▶ [What the task asks] Your reply should contain only the line with "Creating Art with a Purpose" and the lines after it through the end of the data, each written out exactly.

▶ [Data in this exercise]
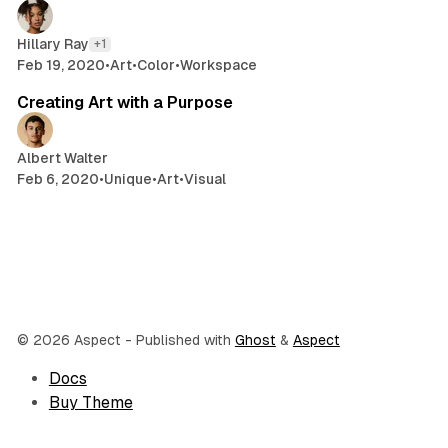
Hillary Ray
+1
Feb 19, 2020
•
Art
•
Color
•
Workspace
2 min read
Creating Art with a Purpose
Albert Walter
Feb 6, 2020
•
Unique
•
Art
•
Visual
© 2026 Aspect
- Published with
Ghost
&
Aspect
Docs
Buy Theme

▶ [Solution to the problem]
Creating Art with a Purpose
Albert Walter
Feb 6, 2020
•
Unique
•
Art
•
Visual
© 2026 Aspect
- Published with
Ghost
&
Aspect
Docs
Buy Theme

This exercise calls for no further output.